David Hockney: The Biography, 1937-1975

Image of David Hockney: The Biography, 1937-1975
Release Date: 
April 16, 2012
Publisher/Imprint: 
Nan A. Talese
Pages: 
384
Reviewed by: 

“Perhaps because of his peripatetic upbringing, David Hockney allowed himself to take risks with new media and ideas.”

Although he came from a family of modest means in rural England, David Hockney made a life for himself that was anything but impoverished. Even at the outset, one senses notes of a “different drummer” beginning to make music.

Christopher Simon Sykes covers the years 1937–1975 in David Hockney’s life and artistry. An accomplished writer and social historian, Mr. Sykes captures the essence of David Hockney’s career and personal life in painstaking detail using information from diaries, interviews, archives, notebooks, and artwork.

Chapters contain examples of artwork that illustrate the time, location, and liaisons unique to each period. In a highly anecdotal style, Mr. Sykes deftly shows how each of Hockney’s early life experiences helped set the stage for the man he would become.

Mr. Sykes tells us that Kenneth, David Hockney’s father, very much a nonconformist in his own way, did not let limited economic means prevent his son from experiencing a world beyond that of Bradford, England.
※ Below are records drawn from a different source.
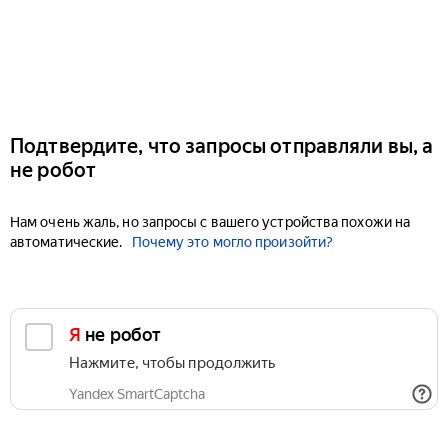
Подтвердите, что запросы отправляли вы, а
не робот
Нам очень жаль, но запросы с вашего устройства похожи на
автоматические.
Почему это могло произойти?
Я не робот
Нажмите, чтобы продолжить
Yandex SmartCaptcha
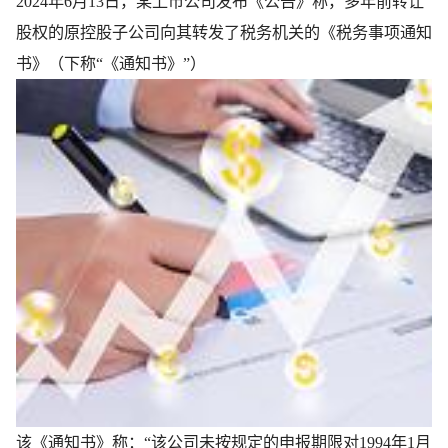
2024年6月13日，某上市公司发布《公告》称，多年前转让
股权的原控股子公司向其转发了税务机关的《税务事项通知
书》（下称“《通知书》”）
该《通知书》称：“该公司未按规定的申报期限对1994年1月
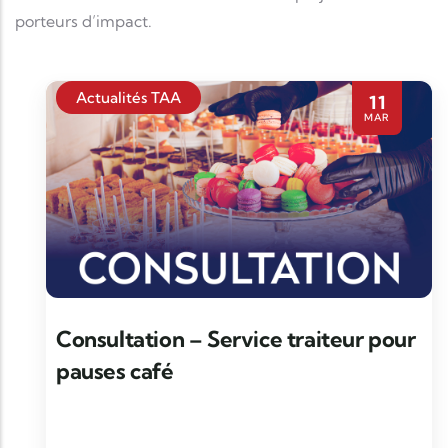
porteurs d’impact.
Actualités TAA
11
MAR
Consultation – Service traiteur pour
pauses café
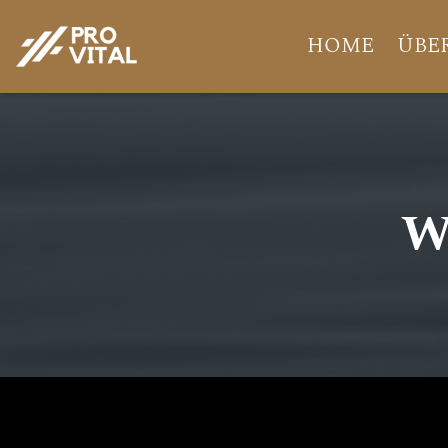
HOME
ÜBE
W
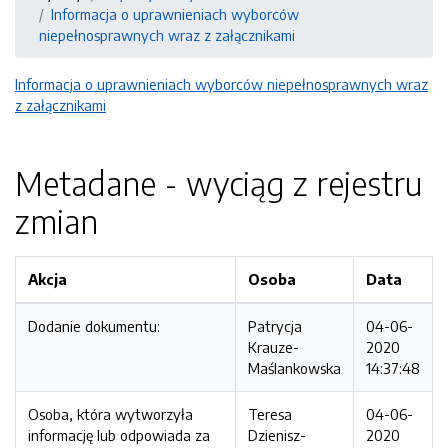
Informacja o uprawnieniach wyborców
niepełnosprawnych wraz z załącznikami
Informacja o uprawnieniach wyborców niepełnosprawnych wraz
z załącznikami
Metadane - wyciąg z rejestru
zmian
Akcja
Osoba
Data
Dodanie dokumentu:
Patrycja
04-06-
Krauze-
2020
Maślankowska
14:37:48
Osoba, która wytworzyła
Teresa
04-06-
informację lub odpowiada za
Dzienisz-
2020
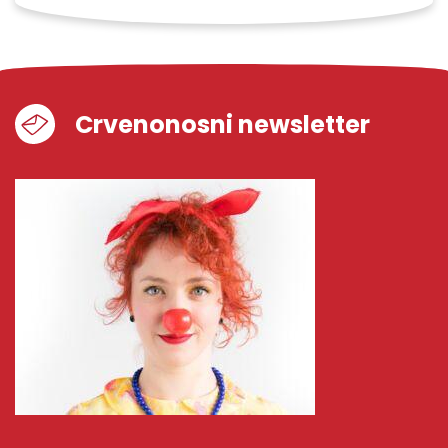
Crvenonosni newsletter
He encouraged creativity, even taking his children to secondhand shops where they became quite creative in their choice of colorful clothing. Saturdays were reserved for field trips—either to the theater, the opera, or on some other educational or entertaining adventure; Sundays remained sacred for worship. Through all this, young Hockney was a sponge, open experiencing it all and making use of everything he learned.

David Hockney’s education was due in large part to scholarships due to the family’s limited means. He was guided toward vocational training, of which he wanted no part. Mostly, what mattered to him was art. Even as a small child, he filled margins of newspapers with drawings.
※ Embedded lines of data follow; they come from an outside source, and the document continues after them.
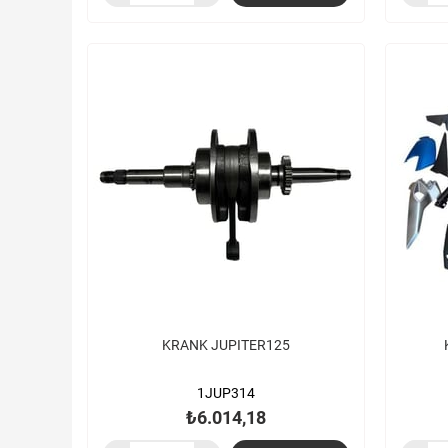
KRANK JUPITER125
1JUP314
₺6.014,18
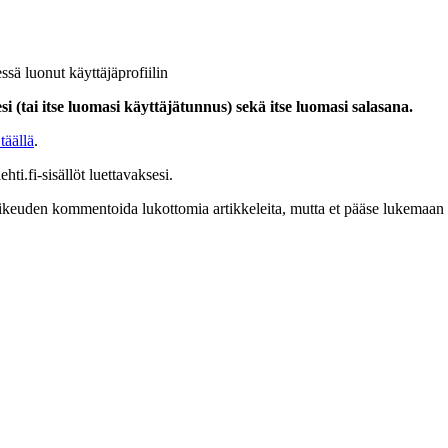
ssä luonut käyttäjäprofiilin
i (tai itse luomasi käyttäjätunnus) sekä itse luomasi salasana.
täällä
.
hti.fi-sisällöt luettavaksesi.
at oikeuden kommentoida lukottomia artikkeleita, mutta et pääse lukemaan l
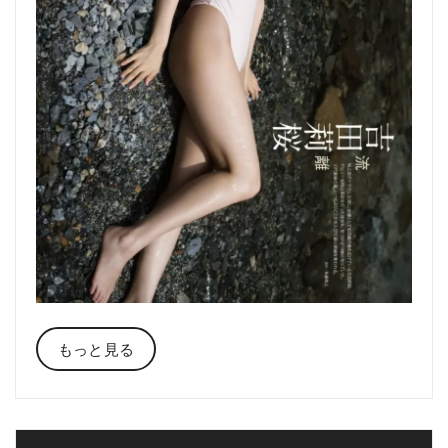
もっと見る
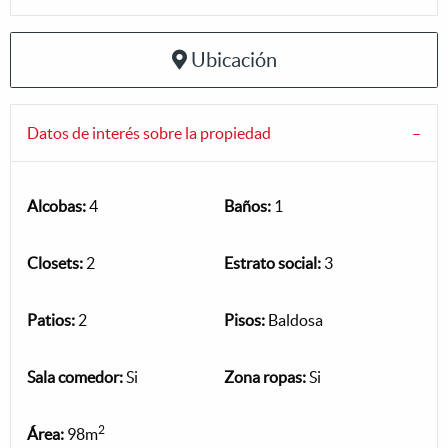
Ubicación
Datos de interés sobre la propiedad
Alcobas:
4
Baños:
1
Closets:
2
Estrato social:
3
Patios:
2
Pisos:
Baldosa
Sala comedor:
Si
Zona ropas:
Si
2
Área:
98m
In order to appease his counselors, he gravitated toward commercial art and graphics, never intending to pursue work in that field, yet these studies lent him skills that would prepare him to take a place in the contemporary art world.

Later, after winning a place at the Royal College of Art, he aligned himself with students who were not merely conforming with tradition, but also “seeing and thinking”—and reflecting the results in their work. These were the rebels whose groundbreaking work helped create the pop art movement of the 1960s.

Throughout his student life and his career, he tested the limits, experimenting and embracing failure as much as success. Perhaps because of his peripatetic upbringing, David Hockney allowed himself to take risks with new media and ideas.

At one point, unable to afford the cost of paints and other materials, Hockney took up printmaking (where all materials were provided). This enabled him to diversify his portfolio not only in school, but later in his career when he set poems to paper in a series of etchings.

Two men figured large in his future as he neared graduation. One was Richard Hamilton, sometimes known as the father of pop art, who visited the RCA and awarded a small prize to David Hockney. The size of the prize was less important than the effect this gesture had on faculty, which could no longer dismiss his work.

That year, at the Young Contemporaries Exhibition, David Hockney “burst onto the art scene.”

The second figure was John Kazman, a prominent art dealer, who offered him a contract enabling him to both see the world and produce art—without economic constraints, which lead to prolific output. He became an international success, showing (and selling) his work in England, France, New York, and Los Angeles, where he both lived and worked.

The author’s work offers up two assumptions. The first is that the reader knows and understands the art and history of the period with no further explanation. There is little to tell us why David Hockney’s paintings and other artwork caught on. Those in the art world understand; others might benefit from some background as to why his work resonated with the world.

The second assumption is that the reader shares Mr. Sykes’ interest in the meticulous anecdotal detail describing Hockney’s navigation through the rarefied world of art, gallery openings, travel, and personal liaisons.

Insight into Hockney’s character requires a certain amount of synthesis by the reader, but Mr. Sykes does not disappoint. He documents how David remains close to his family throughout these years. They, in turn, remain loyal to him, despite extreme lifestyle differences. His mother’s diary shows this:

“I have learned to accept the world & our beliefs in a broader way and realize how much more our children have gained knowledge & understanding more than we ever did.”

He also relates that the death of Pablo Picasso in April 1973 was a terrible blow to David, who “felt the loss of someone deeply respected.” He realized the inevitability of death as a result. This occurred at a time when he encountered himself at a “crossroads . . . trying to break out of something.” Creation of theater sets for “A Rake’s Progress” in June of 1975 launched a whole new era in his life and career.

It is here that Mr. Sykes has chosen to end Volume I, teasing us to anticipate the next, showing how this nimble artist retained his place in the tumultuous art world.